R・マドリー戦の敗北で心理的なマネジメントが困難な状況に。
ここで、ユーベの状況を見ていくことにしよう。
いまの彼らは、一度は完全に手元に引き寄せたかのように見えた流れがまた離れかけているという、心理的なマネジメントが極めて難しい状況に置かれている。
シーズンの最大目標だったCLでは、準決勝第1レグでレアル・マドリーに0-3の完敗を喫した後、敵地での第2レグで3点を奪って、延長戦に持ち込む寸前まで行きながら、後半ロスタイムにPKを与えて敗退。地獄から天国に浮かび上がろうとした時に再び叩き落とされるような、極めてショッキングな敗北を味わった。
この敗退が与えた精神的なダメージの大きさは、常に冷静なリーダーだった主将ジャンルイジ・ブッフォンが試合直後のみならず、数日を経て冷静になってからもなお、PKの笛を吹いたマイケル・オリバー主審を糾弾するコメントを繰り返していたことにも象徴されている。
さらにセリエAでも、風向きの変化は明らかだ。

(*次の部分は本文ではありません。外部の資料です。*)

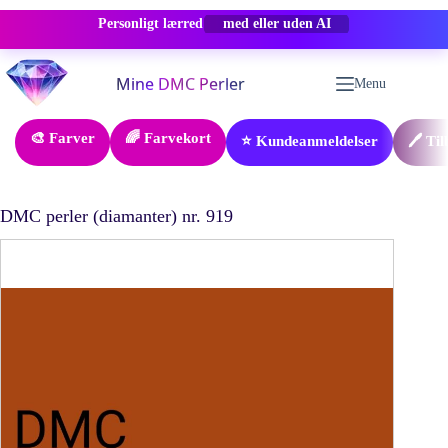
Personligt lærred
-50% RABAT
Fortsæt
til
Menu
indhold
🎨 Farver
🌈 Farvekort
⭐ Kundeanmeldelser
🖊️ Ti
DMC perler (diamanter) nr. 919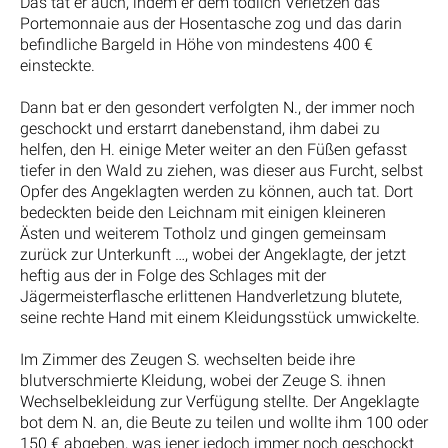
Das tat er auch, indem er dem tödlich Verletzen das
Portemonnaie aus der Hosentasche zog und das darin
befindliche Bargeld in Höhe von mindestens 400 €
einsteckte.
Dann bat er den gesondert verfolgten N., der immer noch
geschockt und erstarrt danebenstand, ihm dabei zu
helfen, den H. einige Meter weiter an den Füßen gefasst
tiefer in den Wald zu ziehen, was dieser aus Furcht, selbst
Opfer des Angeklagten werden zu können, auch tat. Dort
bedeckten beide den Leichnam mit einigen kleineren
Ästen und weiterem Totholz und gingen gemeinsam
zurück zur Unterkunft …, wobei der Angeklagte, der jetzt
heftig aus der in Folge des Schlages mit der
Jägermeisterflasche erlittenen Handverletzung blutete,
seine rechte Hand mit einem Kleidungsstück umwickelte.
Im Zimmer des Zeugen S. wechselten beide ihre
blutverschmierte Kleidung, wobei der Zeuge S. ihnen
Wechselbekleidung zur Verfügung stellte. Der Angeklagte
bot dem N. an, die Beute zu teilen und wollte ihm 100 oder
150 € abgeben, was jener jedoch immer noch geschockt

2月まで首位を走っていたナポリが3月に入って取りこぼしを重ねたのを尻目に首位の座を奪い、6ポイント差までリードを拡げた時には、7連覇はほぼ確実となったかのように見えた。
しかし、前節のクロトーネ戦で終了間際に同点ゴールを許して引き分け、さらにこのナポリ戦でも再び終了間際のゴールで敗北と、ユーベはたった8日間で一気に5ポイントのリードを吐き出したのだ。